Data to process START
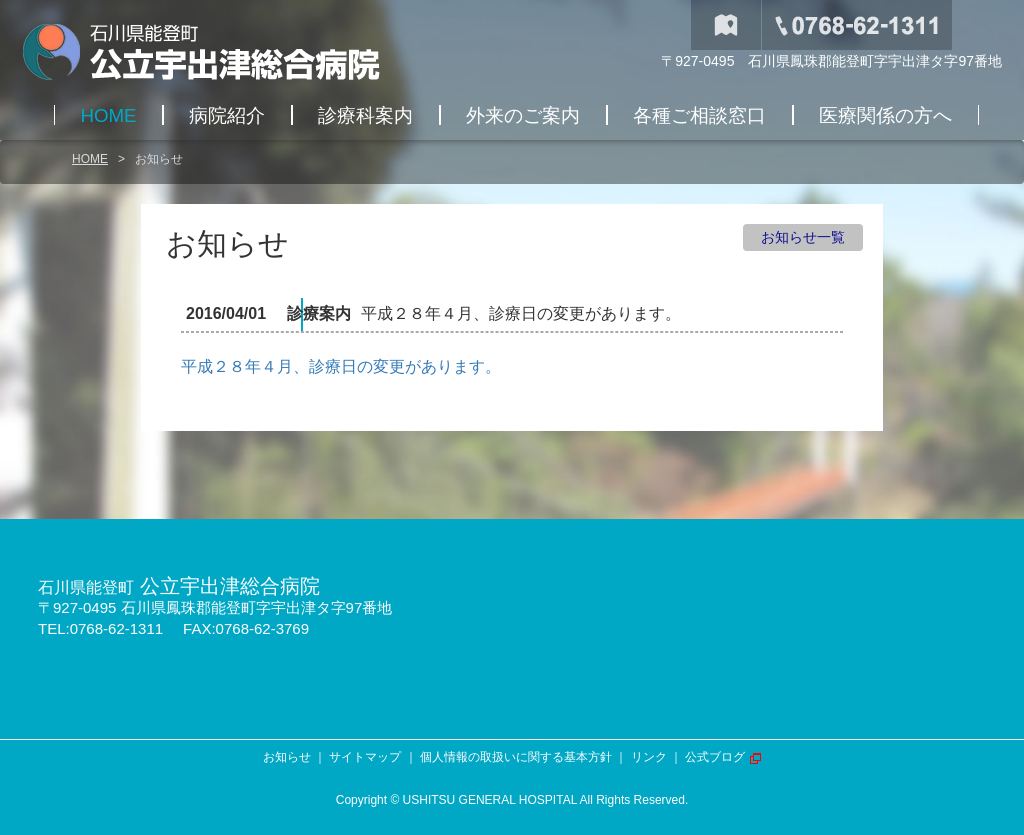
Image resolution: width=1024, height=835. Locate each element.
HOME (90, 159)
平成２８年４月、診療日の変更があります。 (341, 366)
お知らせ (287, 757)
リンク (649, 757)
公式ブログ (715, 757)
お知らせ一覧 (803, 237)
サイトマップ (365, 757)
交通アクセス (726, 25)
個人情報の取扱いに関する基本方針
Data to process END
_Brief_
Repeat the line that contains "HOME (90, 159)", then every line after it until the records end, with nothing added.

_Output of the task_
HOME (90, 159)
平成２８年４月、診療日の変更があります。 (341, 366)
お知らせ (287, 757)
リンク (649, 757)
公式ブログ (715, 757)
お知らせ一覧 (803, 237)
サイトマップ (365, 757)
交通アクセス (726, 25)
個人情報の取扱いに関する基本方針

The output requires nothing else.